The emphasis on percussion is actually the hardest part of the new formula to swallow. There was a certain charm to the visceral and minimal approach to drums Be Forest had taken before. Erica Terenzi’s stand-up drumming was as much a signature of the sound as anything; her cavernous floor tom was so distinct and instantly recognizable. At best the new clinks, clacks, and chimes are joyful, celebratory, and a spirited addition to a formula that could occasionally be very bleak. At worst, however, they feel an unnecessary addition tacked on at the last minute. There remains a sense that the sound could be finessed, however, which is a hopeful prospect. When dynamics shift and claustrophobic passages open into breaks and lulls with more breathing room, or when the opposite happens too, the addition or removal of tension adds interest and variety that really, really works.

To be fair, perhaps the more frenetic drumming simply sounds out of place because so many new and ambitious things are happening elsewhere in the songs. Without question, all four members play their hearts out on Earthbeat. New player Lorenzo Badioli has obvious musical chemistry with guitarist Nicola Lampredi, most evident when he chooses key voices that sound more mischievous or playful behind the walls of reverberation. Lampredi’s tone has always sounded like shattered glass, and the contrast of frolicsome and almost innocent backing hooks against Lampredi’s now indescribably monolithic sound is flawless. Both gentlemen simply must be commended for how well they mesh together. This is best exemplified by the slinking, flute-like instrumentation Badioli utilizes in “Sparkle”, which may be the album’s strongest song. 

Vocalist/bassist Costanza Delle Rose also completely unleashes everything within her arsenal, as Earthbeat features some of her most tireless fretwork ever. In spite of the breakneck speeds at which she sometimes plays, she manages to soar more than ever vocally. The sound and the dichotomy is pure, otherworldly, ethereal bliss. One listen to “Lost Boy” would be enough to illustrate this perfectly; the pace is exhausting, but it never sounds as though she or any of the other members break a sweat. As always, they remain spectral and unflinching.

While the faster numbers do imbue three-fourths of the band with a newfound strength, it is truly the slower tempos which favor Terenzi’s shift in playing style, allowing her creativity to truly speak for itself. “Ghost Dance” shows a certain control and a very austere atmosphere, but it is on “Totem II” where all of her new ideas shine the most. The playing is inspired and not overly-repetitive, and it’s flexible enough to let the intricacies and quirks of the other instruments be more recognizable. Going forward, it may be wise for the four to continue to play with dynamics and space within songs, and with variations in tempo across albums, as Earthbeat certainly benefits from these moments of variety.
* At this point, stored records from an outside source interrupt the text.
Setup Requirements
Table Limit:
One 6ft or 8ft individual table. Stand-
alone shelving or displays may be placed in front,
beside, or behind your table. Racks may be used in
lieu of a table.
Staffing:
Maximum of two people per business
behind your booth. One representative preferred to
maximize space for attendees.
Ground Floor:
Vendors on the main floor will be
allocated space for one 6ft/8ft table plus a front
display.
Normally, the addition of synthesizers or keyboards can sound the death knoll for guitar-driven bands, but there exists no clear reason for such a fate to befall Be Forest at all. Instead, this opens a host of new possibilities that should not stop these Italian marvels from doing what they do best, crafting a gigantic and piercing take on shoegaze and pseudo-goth that has not been rivaled before and may not be rivaled since. To be clear, Earthbeat does show signs of growing pains and incomplete metamorphosis, but there are far, far worse crimes for a band than to be marginally overly-ambitious. Earthbeat sets the stage nicely for further growth and enormous ideas, and Be Forest show no sign of forgetting who they are simply because of the addition of some new instrumentation.

 Overall Evaluation: 8.2 


Hideaway” ||  “Sparkle” ||  “Ghost Dance

Buy It Because – Be Forest are the biggest they’ve ever been sonically, and they show off without hesitation here. If you ever wanted to know just how much all of the members of the band were capable of before, Earthbeat should leave no questions. The addition of a new member adds volumes without subtracting anything, which is surely a rare feat for bands of any caliber or genre.